We use sckit_learn package, and follow demonstrative example from : https://scikit-learn.org/stable/auto_examples/linear_model/plot_ols.html

to construct a model for describing the relationship between X and Y.

In [1]:
###################################################
#  Filename : linear_regression_scikit            #
#  Purpose : To demonstrate simple linear regress #
#   using the sklearn library                     #
#            1. Create Predictive Model           #
#            2. Visualize the Model Performance   #
#  Author : Niel S.                               #
#  The English Tea Company LLC                    #
###################################################


from matplotlib import pyplot as plt
from sklearn import linear_model, metrics

#The Dataset.

#These are the values of the independent variable.
X = [108,19,13,124,40,57,23,14,45,10,5,48,11,23,7,2,24,6, \
    3,23,6,9,9,3,29,7,4,20,7,4,0,25,6,5,22,11,61,12,4,16,13,60,\
    41,37,55,41,11,27,8,3,17,13,13,15,8,29,30,24,9,31,14,53,26]
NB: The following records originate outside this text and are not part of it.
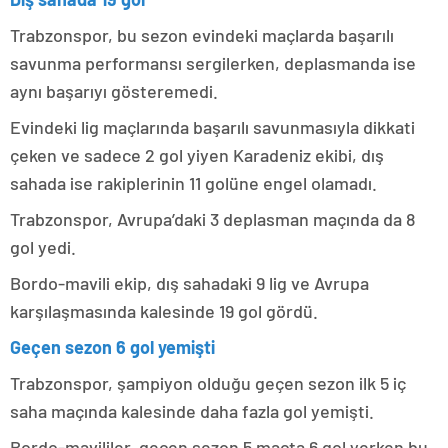
Trabzonspor, bu sezon evindeki maçlarda başarılı
savunma performansı sergilerken, deplasmanda ise
aynı başarıyı gösteremedi.
Evindeki lig maçlarında başarılı savunmasıyla dikkati
çeken ve sadece 2 gol yiyen Karadeniz ekibi, dış
sahada ise rakiplerinin 11 golüne engel olamadı.
Trabzonspor, Avrupa’daki 3 deplasman maçında da 8
gol yedi.
Bordo-mavili ekip, dış sahadaki 9 lig ve Avrupa
karşılaşmasında kalesinde 19 gol gördü.
Geçen sezon 6 gol yemişti
Trabzonspor, şampiyon olduğu geçen sezon ilk 5 iç
saha maçında kalesinde daha fazla gol yemişti.
Bordo-mavililer, geçen sezon 5 maçta 6 gol yerken bu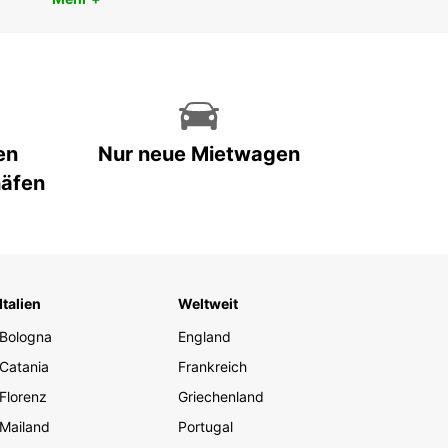
en
Nur neue Mietwagen
häfen
Italien
Weltweit
Bologna
England
Catania
Frankreich
Florenz
Griechenland
Mailand
Portugal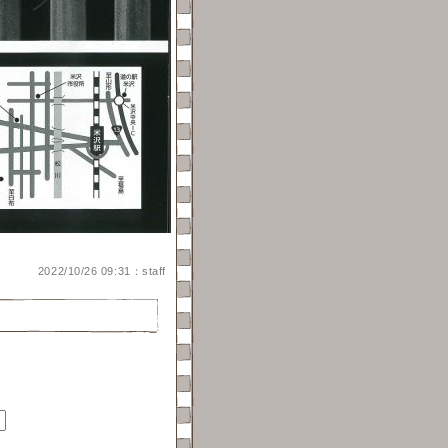
2022/10/26 09:31：staff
#These are the values of the dependent variable
Y = [392.5,46.2,15.7,422.2,119.4,170.9,56.9,77.5,214,65.3, \
    20.9,248.1,23.5,39.6,48.8,6.6,134.9,50.9,4.4,113,14.8, \
     48.7,52.1,13.2,103.9,77.5,11.8,98.1,27.9,38.1,0,69.2,14.6, \
     40.3,161.5,57.2,217.6,58.1,12.6,59.6,89.9,202.4,181.3,152.8, \
     162.8,73.4,21.3,92.6,76.1,39.9,142.1,93,31.9,32.1,55.6,133.3, \
     194.5,137.9,87.4,209.8,95.5,244.6,187.5]


def main():
    #Visualizing the data.
    visualize_input_data(X,Y)
    #Obtain the coefficients of regression
    X_t,Y_t,Y_mdl,A, B = linear_regression(X,Y)
    #Let us visualize the model's performance
    visualize_trained_model(X_t,Y_t,Y_mdl,A,B)
    
    plt.show()
        
def linear_regression(X,Y):
    '''
    Input Parameters:
     X : 1D list of independent values.
     Y : 1D list of dependent values.
    '''
    #Change the row format [a,b,c] to column format [[a],[b],[c]]
    X_train =[[x] for x in X[0:25] ]
    X_test  =[[x] for x in X[25:]  ]
    Y_train =[[y] for y in Y[0:25] ]
    Y_test  =[[y] for y in Y[25:]  ]

    #Creating an instance of LinearRegression       
    reg = linear_model.LinearRegression()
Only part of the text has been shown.